The country's centrist president, Emmanuel Macron, had promised that assisted dying and improved palliative care would be the biggest social reform of his second term. But the bill, which had been scheduled to go before the senate next month, now risks being delayed by the unpredictable revolving door of four prime ministers in just over three years.
Denis, a 42-year-old bank manager, said: "Sick people who are suffering and want a form of assisted dying because they can't cope, will find this catastrophic. If they have the money, they'll have to travel to Switzerland, or people will violently take their lives, which unfortunately is often the case in France."
Denis's father, a laboratory technician in rural eastern France with terminal cancer, chose to end his life through illegal, clandestine euthanasia in 2008.
"I was plunged into grief while having to keep the secret about how he died," said Denis, who leads the campaign for assisted dying and palliative care. It is a sign of France's troubled and patchy health service that a fifth of France's départements don't have a dedicated palliative care unit. This has come to symbolise how Macron, despite his diplomatic efforts on the world stage, is facing political deadlock.

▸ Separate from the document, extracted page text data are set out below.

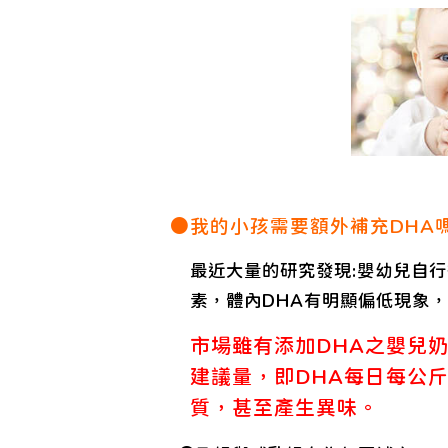
●我的小孩需要額外補充DHA
最近大量的研究發現:嬰幼兒自行
素，體內DHA有明顯偏低現象，
市場雖有添加DHA之嬰兒奶
建議量，即DHA每日每公斤
質，甚至產生異味。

François Bayrou, a 74-year-old politician who calls himself a consensus builder, is expected to be ousted as prime minister in a confidence vote today, which will bring down his minority government after only nine months. His predecessor, the rightwing former Brexit negotiator, Michel Barnier, lasted only three months before he was brought down.
On the surface, the reason for Bayrou's fall is the budget. His unpopular €44bn (£38bn) debt-reduction plan, including scrapping two public holidays and freezing most welfare spending, was widely rejected.